Okinawa residents protested Tuesday following the crash of a U.S. military helicopter the previous day in the southern Japan prefecture, calling for the suspension of exercises by U.S. forces and the removal of military bases.
About 200 protesters gathered in front of a gate at the U.S. Marine Corps' Futenma Air Station in Ginowan following the crash on Monday of the HH-60 rescue helicopter in a mountainous area within the Marines' Camp Hansen, about 2 kilometers from a residential area outside the base.
Ryokichi Chinen, 74, from the town of Chatan in Okinawa, said the U.S. forces "leave people's lives on a back burner and give priority to military training."
Chinen, who survived a ground battle in Okinawa in the final days of World War II in 1945 when he was 6 years old, said training flights by U.S. fighter jets near his home reminded him of a strafing run during the war.
"U.S. military aircraft crashes could occur anytime. The military bases should be removed," he said. Okinawa hosts the bulk of U.S. military bases in Japan.
Okinawa Gov. Hirokazu Nakaima urged the Japanese government Tuesday afternoon to ensure safe operations of U.S. military aircraft and to work to prevent similar incidents. He met with Defense Minister Itsunori Onodera and Foreign Minister Fumio Kishida in Tokyo.
Atsushi Toma, mayor of Ginoza village, which hosts part of Camp Hansen where the accident occurred, urged the head of the Japanese Defense Ministry's Okinawa branch to try to prevent such accidents and to clarify the cause of the crash.
Hirofumi Takeda, chief of the Okinawa Defense Bureau, told Toma it is "regrettable" that the accident occurred despite Tokyo's request to the United States to ensure the safety of military flight operations.
The Ginoza village assembly unanimously adopted Tuesday a resolution demanding that U.S. Ambassador to Japan John Roos and U.S. forces in Japan stop helicopter training flights immediately.
"Similar accidents have occurred in the village in the past. We strongly protest at the danger faced by villagers," the resolution said.
Meanwhile, three officials of Ginoza, Okinawa, and two subcontractor workers entered Camp Hansen on Tuesday to examine if the crash had affected a nearby dam, the source of drinking water for the village, after the U.S. forces gave approval for the inspection.
In the crash that occurred at around 4 p.m. Monday, three of the four crew members aboard the helicopter were confirmed safe but one remains unaccounted for, according to Japan's Defense Ministry.
The U.S. Kadena Air Base, where the crashed HH-60 helicopter was based, said Tuesday human remains had been discovered at the crash site but that they have yet to identify the body. The three crew members recovered Monday are all in stable condition and have received appropriate medical care for their injuries, it added.
The 18th Wing Public Affairs of the air base said the Wing leadership has suspended flying activities for Tuesday except for operationally required missions and that flight operations for fixed-wing aircraft are scheduled to resume Wednesday.

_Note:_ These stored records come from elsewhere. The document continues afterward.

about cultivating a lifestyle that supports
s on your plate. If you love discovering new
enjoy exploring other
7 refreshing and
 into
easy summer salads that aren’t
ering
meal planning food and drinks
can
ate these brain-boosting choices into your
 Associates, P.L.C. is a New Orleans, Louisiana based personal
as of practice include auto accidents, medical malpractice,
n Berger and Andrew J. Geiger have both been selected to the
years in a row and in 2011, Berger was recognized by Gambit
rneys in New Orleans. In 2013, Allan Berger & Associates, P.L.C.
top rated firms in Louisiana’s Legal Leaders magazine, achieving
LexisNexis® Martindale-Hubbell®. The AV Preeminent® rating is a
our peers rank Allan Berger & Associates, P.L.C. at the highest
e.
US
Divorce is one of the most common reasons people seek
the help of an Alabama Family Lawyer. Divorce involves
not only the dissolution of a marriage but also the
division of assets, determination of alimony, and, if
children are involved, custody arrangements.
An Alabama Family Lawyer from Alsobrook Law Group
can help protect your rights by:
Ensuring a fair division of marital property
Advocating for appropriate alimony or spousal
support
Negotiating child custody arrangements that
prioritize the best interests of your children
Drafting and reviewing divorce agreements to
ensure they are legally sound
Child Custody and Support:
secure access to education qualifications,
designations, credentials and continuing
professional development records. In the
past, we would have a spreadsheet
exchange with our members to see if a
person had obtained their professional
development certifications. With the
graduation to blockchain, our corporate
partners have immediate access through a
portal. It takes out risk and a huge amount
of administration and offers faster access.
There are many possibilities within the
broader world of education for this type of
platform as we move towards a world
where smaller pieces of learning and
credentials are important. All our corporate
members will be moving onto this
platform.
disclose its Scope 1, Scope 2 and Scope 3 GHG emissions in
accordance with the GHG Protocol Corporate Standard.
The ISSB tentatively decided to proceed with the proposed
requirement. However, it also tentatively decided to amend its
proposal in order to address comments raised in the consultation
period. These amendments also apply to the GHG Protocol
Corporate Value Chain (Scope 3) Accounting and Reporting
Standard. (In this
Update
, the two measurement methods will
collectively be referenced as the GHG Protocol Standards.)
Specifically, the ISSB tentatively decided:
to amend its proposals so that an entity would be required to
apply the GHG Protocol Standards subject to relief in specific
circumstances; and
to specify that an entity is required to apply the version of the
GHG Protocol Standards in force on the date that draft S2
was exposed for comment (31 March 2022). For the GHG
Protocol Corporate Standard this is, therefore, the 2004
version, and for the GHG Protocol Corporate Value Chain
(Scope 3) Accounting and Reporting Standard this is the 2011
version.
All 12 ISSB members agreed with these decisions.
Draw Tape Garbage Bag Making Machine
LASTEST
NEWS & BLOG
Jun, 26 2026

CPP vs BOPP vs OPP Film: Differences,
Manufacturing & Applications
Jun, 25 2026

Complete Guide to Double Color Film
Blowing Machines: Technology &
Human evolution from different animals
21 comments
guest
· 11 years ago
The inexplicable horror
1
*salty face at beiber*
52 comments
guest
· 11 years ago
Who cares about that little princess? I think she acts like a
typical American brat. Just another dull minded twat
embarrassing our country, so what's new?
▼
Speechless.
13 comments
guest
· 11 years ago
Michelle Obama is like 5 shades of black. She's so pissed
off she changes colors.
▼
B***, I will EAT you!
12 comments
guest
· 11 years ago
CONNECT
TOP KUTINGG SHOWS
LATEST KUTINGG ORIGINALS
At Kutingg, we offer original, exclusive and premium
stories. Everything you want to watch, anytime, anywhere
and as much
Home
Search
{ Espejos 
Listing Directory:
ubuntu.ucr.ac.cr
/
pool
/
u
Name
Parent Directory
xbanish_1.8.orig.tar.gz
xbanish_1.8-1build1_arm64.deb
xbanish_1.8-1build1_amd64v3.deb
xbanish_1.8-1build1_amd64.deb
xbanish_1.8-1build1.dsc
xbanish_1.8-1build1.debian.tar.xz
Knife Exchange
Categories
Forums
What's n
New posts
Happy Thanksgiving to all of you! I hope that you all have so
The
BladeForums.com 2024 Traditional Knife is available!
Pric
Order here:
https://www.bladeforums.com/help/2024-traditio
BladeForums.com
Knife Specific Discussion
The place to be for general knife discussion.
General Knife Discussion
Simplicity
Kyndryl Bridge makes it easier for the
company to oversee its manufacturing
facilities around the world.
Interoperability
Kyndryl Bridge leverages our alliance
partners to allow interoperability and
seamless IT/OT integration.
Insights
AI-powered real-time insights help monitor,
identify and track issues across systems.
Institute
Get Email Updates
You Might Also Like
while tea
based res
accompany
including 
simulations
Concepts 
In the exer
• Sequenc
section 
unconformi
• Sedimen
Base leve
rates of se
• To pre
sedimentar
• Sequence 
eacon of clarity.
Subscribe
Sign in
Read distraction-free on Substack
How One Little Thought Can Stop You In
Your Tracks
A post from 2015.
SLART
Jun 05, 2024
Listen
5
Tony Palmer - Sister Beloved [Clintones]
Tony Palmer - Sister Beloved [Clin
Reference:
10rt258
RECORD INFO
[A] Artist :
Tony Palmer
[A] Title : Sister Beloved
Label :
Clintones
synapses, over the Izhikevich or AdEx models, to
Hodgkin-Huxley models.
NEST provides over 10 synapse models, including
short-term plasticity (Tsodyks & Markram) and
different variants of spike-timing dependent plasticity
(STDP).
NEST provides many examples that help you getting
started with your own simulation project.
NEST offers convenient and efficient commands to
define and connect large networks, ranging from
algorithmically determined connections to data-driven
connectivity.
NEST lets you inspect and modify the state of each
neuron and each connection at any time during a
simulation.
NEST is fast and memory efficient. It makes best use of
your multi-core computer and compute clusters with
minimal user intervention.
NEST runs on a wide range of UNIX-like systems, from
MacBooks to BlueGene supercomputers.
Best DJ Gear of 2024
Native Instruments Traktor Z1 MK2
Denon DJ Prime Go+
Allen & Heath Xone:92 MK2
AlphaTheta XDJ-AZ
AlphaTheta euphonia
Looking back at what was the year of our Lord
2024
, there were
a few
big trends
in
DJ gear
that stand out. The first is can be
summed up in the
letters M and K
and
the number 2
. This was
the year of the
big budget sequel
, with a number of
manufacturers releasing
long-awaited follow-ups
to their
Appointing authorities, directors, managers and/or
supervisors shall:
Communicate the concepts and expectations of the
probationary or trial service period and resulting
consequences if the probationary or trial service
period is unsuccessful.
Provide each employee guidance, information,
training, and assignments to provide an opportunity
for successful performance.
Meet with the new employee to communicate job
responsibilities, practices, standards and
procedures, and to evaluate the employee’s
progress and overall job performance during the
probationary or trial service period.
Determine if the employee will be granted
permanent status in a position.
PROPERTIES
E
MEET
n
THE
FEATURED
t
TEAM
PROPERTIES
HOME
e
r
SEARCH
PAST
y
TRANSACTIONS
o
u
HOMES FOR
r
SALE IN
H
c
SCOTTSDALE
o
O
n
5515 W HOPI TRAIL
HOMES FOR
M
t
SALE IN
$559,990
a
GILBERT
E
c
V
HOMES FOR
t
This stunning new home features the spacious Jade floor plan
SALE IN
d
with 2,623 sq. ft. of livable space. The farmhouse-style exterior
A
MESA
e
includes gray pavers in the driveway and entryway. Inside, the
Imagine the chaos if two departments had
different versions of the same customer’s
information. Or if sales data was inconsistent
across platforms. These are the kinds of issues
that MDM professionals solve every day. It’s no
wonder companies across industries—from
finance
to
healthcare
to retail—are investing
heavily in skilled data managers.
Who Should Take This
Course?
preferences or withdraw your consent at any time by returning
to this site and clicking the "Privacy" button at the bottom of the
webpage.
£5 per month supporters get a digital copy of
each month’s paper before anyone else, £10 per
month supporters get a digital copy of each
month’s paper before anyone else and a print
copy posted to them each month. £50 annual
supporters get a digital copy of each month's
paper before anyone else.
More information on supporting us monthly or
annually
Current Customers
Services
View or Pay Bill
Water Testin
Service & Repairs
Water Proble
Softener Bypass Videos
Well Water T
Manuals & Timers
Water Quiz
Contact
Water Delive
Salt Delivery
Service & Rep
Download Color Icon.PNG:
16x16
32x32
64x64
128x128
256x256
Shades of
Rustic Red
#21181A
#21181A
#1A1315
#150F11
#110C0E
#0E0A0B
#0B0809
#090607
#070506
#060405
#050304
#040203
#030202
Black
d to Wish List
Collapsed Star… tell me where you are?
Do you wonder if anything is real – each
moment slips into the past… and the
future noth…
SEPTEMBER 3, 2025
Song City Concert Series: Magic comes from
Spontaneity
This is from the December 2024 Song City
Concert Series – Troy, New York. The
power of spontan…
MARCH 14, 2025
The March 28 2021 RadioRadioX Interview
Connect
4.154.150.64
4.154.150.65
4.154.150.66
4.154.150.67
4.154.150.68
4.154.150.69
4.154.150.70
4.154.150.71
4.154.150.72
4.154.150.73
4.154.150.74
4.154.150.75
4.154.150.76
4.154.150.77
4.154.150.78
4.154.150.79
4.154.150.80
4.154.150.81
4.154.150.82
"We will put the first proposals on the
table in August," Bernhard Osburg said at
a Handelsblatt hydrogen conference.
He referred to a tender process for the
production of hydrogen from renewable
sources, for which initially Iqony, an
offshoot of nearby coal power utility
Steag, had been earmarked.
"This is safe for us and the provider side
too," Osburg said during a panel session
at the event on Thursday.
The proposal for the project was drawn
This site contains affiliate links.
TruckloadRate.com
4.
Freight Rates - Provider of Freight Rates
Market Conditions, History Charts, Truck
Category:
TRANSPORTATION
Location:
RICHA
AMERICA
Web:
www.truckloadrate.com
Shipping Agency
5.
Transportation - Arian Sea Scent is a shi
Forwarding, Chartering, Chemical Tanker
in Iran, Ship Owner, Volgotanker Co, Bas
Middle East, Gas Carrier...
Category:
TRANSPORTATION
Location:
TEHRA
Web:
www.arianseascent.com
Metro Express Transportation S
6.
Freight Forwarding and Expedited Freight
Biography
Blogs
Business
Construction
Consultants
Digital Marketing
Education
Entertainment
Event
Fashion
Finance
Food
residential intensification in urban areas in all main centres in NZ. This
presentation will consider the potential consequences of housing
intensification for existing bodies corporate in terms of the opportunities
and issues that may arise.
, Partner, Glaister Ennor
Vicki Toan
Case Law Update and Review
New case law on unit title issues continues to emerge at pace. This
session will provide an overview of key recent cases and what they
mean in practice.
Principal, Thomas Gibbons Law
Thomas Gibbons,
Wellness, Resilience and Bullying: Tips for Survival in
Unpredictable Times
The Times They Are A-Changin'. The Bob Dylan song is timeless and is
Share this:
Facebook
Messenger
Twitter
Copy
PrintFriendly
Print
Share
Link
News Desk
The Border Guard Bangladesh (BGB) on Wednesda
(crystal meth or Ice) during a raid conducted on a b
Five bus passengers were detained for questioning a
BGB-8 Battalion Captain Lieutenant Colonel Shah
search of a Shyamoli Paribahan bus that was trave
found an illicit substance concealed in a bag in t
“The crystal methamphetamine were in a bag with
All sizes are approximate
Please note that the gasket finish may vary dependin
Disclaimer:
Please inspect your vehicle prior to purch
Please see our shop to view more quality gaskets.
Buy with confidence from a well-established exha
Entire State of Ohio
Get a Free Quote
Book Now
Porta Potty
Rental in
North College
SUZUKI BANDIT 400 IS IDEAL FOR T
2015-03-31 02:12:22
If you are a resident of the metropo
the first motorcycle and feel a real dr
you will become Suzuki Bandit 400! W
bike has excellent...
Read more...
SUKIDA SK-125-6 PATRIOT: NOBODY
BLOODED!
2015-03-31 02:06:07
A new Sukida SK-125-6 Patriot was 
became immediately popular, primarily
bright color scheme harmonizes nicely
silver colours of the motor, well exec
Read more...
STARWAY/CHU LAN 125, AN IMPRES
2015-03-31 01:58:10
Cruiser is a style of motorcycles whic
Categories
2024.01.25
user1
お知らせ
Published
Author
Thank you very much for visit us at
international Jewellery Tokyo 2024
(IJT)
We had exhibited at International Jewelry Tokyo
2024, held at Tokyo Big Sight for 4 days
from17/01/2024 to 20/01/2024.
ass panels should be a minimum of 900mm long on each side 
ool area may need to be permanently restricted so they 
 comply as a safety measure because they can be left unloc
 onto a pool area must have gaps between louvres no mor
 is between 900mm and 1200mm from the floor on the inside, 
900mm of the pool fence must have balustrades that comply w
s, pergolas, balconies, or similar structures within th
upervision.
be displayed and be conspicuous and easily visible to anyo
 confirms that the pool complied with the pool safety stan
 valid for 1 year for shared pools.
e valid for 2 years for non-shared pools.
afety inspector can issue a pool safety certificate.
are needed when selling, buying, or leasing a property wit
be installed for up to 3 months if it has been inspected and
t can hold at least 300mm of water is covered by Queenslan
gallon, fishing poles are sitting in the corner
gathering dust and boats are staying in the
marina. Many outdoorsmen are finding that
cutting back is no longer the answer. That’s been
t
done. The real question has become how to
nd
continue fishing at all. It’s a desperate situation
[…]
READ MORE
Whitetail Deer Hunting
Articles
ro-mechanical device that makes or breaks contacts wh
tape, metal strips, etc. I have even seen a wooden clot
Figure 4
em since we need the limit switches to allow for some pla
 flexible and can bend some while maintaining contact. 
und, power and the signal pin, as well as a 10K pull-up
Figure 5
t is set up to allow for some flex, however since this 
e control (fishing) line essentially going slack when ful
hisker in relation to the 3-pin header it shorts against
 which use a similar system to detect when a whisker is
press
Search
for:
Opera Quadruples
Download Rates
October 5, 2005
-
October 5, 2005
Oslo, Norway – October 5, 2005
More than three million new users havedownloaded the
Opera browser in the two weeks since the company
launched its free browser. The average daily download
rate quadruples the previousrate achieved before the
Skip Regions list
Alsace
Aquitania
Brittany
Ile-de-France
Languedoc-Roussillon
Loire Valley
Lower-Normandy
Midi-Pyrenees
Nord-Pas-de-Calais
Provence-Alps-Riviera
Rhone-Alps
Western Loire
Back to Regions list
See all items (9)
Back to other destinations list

It is not yet known when the rescue squadron involving HH-60 helicopters will resume flying, according to the base.
A U.S. military helicopter poured water Tuesday morning over the mountainous area where the chopper crashed and fire trucks and ambulances of the U.S. forces were seen at a gate at Camp Hansen.
In front of the Futenma gate, Okinawa residents have been holding a rally daily to protest at the additional deployment of MV-22 tilt-rotor Osprey aircraft to the Futenma base due to the poor safety record of the model.
After the crash of the HH-60 helicopter, U.S. Marines said Monday they would postpone the deployment of 10 more Osprey transport aircraft to the Futenma facility for the time being.
Ginoza Mayor Toma and Naha Mayor Takeshi Onaga called for the suspension of the Osprey deployment to the Futenma base.
"Okinawa residents are opposed to the deployment. Can't they make their voices heard unless an accident happens?" said Toma.
Toshiyasu Shiroma, mayor of Haebaru town in Okinawa, said he will go to Tokyo with other municipality heads in the prefecture to protest at the chopper crash and the planned additional Osprey deployment in Futenma at the foreign and defense ministries.
At present, 14 Ospreys are deployed at the Futenma base to replace aging CH-46 helicopters. The 10 remaining aircraft that can take off and land like a helicopter and fly like an airplane are temporarily stationed at Iwakuni Air Station in Yamaguchi Prefecture.
Yamaguchi Gov. Shigetaro Yamamoto told a press conference Tuesday that the western Japan prefecture hosting a U.S. military base believes the chopper crash was "a grave accident."
The governor said it "can't be helped" if the Ospreys stay at the Iwakuni base longer than expected so that the U.S. forces can investigate the cause of the chopper crash.